Ich las mir die Listen noch ein bisschen weiter durch und fand heraus, dass Zeo in der D und Naro in der 2C war. Arisa atmete hörbar auf, als Tanya ihr sagte, dass sie nicht mit Zeo in einer Klasse sei, ich hatte ihr das natürlich enttäuscht verschwiegen. Aus Tanya konnte ich jedoch ein schönes Erröten herausholen, als ich ihr sagte, dass Naro in der Klasse direkt neben ihrer war.
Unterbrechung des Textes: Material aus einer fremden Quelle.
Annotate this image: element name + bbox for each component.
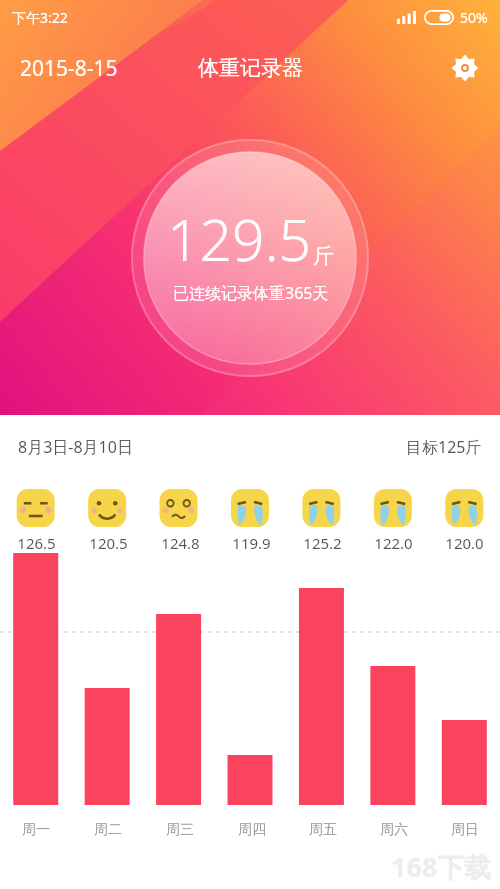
staticText: 120.5 — [89, 533, 128, 553]
staticText: 120.0 — [445, 533, 484, 553]
staticText: 8月3日-8月10日 — [18, 436, 133, 458]
staticText: 168下载 — [391, 848, 492, 885]
staticText: 体重记录器 — [198, 55, 303, 81]
button[interactable]: Settings — [444, 47, 486, 89]
staticText: 周六 — [380, 821, 408, 839]
staticText: 下午3:22 — [12, 8, 68, 27]
staticText: 122.0 — [374, 533, 413, 553]
staticText: 周日 — [451, 821, 479, 839]
staticText: 周四 — [238, 821, 266, 839]
staticText: 已连续记录体重365天 — [173, 282, 329, 304]
staticText: 周五 — [309, 821, 337, 839]
staticText: 129.5 — [167, 200, 312, 278]
staticText: 周一 — [22, 821, 50, 839]
staticText: 周三 — [166, 821, 194, 839]
staticText: 124.8 — [161, 533, 200, 553]
staticText: 周二 — [94, 821, 122, 839]
staticText: 目标125斤 — [406, 436, 482, 458]
staticText: 50% — [460, 8, 488, 27]
button[interactable]: 129.5 — [131, 139, 369, 377]
staticText: 126.5 — [17, 533, 56, 553]
button[interactable]: 2015-8-15 — [20, 54, 118, 83]
staticText: 119.9 — [232, 533, 271, 553]
staticText: 斤 — [313, 243, 334, 269]
staticText: 125.2 — [303, 533, 342, 553]
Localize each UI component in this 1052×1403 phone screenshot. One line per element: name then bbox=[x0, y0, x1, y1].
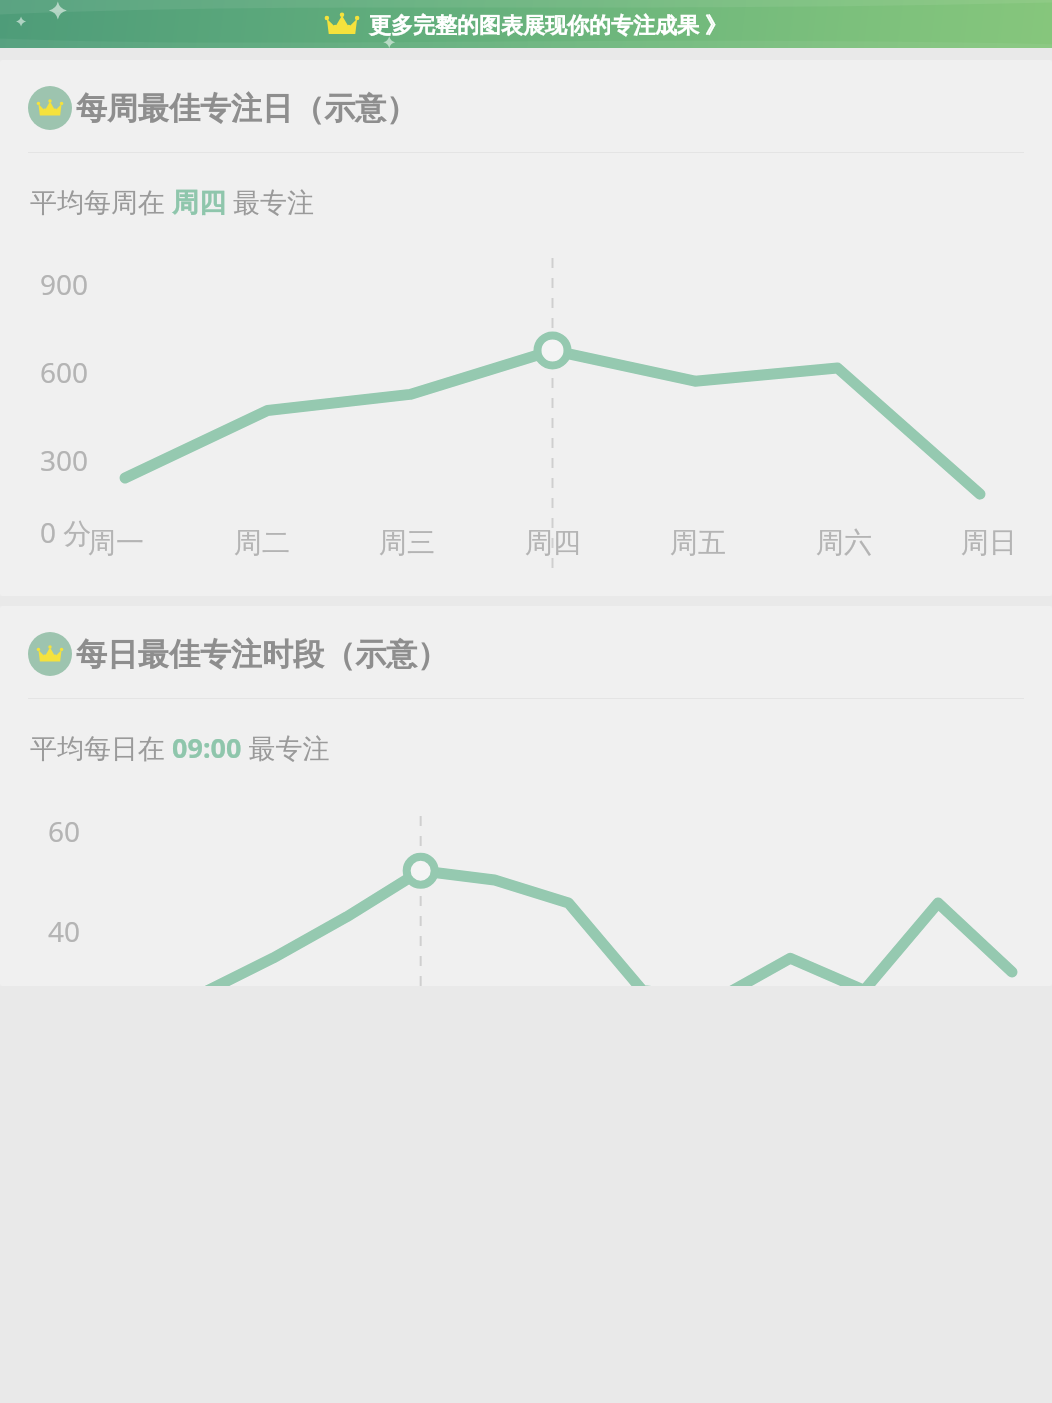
staticText: 周三 bbox=[379, 525, 435, 560]
button[interactable]: Premium bbox=[0, 606, 1052, 986]
staticText: 周一 bbox=[88, 525, 144, 560]
button[interactable]: Premium bbox=[28, 86, 1052, 130]
staticText: 周五 bbox=[670, 525, 726, 560]
other: Premium bbox=[28, 86, 72, 130]
button[interactable]: 更多完整的图表展现你的专注成果 》 bbox=[0, 0, 1052, 48]
staticText: 40 bbox=[48, 912, 81, 950]
staticText: 平均每周在 周四 最专注 bbox=[30, 183, 315, 220]
staticText: 每周最佳专注日（示意） bbox=[76, 89, 417, 128]
button[interactable]: Premium bbox=[28, 632, 1052, 676]
staticText: 周四 bbox=[525, 525, 581, 560]
staticText: 900 bbox=[40, 265, 89, 303]
staticText: 600 bbox=[40, 353, 89, 391]
other: Premium bbox=[28, 632, 72, 676]
staticText: 0 分 bbox=[40, 513, 92, 551]
staticText: 更多完整的图表展现你的专注成果 》 bbox=[369, 9, 727, 39]
staticText: 周二 bbox=[234, 525, 290, 560]
button[interactable]: Premium bbox=[0, 60, 1052, 596]
staticText: 300 bbox=[40, 441, 89, 479]
staticText: 周六 bbox=[816, 525, 872, 560]
staticText: 60 bbox=[48, 812, 81, 850]
staticText: 平均每日在 09:00 最专注 bbox=[30, 729, 330, 766]
staticText: 每日最佳专注时段（示意） bbox=[76, 635, 448, 674]
staticText: 周日 bbox=[961, 525, 1017, 560]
Lange währte mein Spaß leider nicht, da dann die acht Lehrer der ersten und zweiten Jahrgänge über den Platz geschlendert kamen. Die meisten unterhielten sich noch untereinander und ich hörte eine Frau ziemlich laut lachen. Dann stellten sie sich jedoch entlang des Platzes auf und die Frau, die von der Tafel aus gesehen ganz links stand, begann zu sprechen.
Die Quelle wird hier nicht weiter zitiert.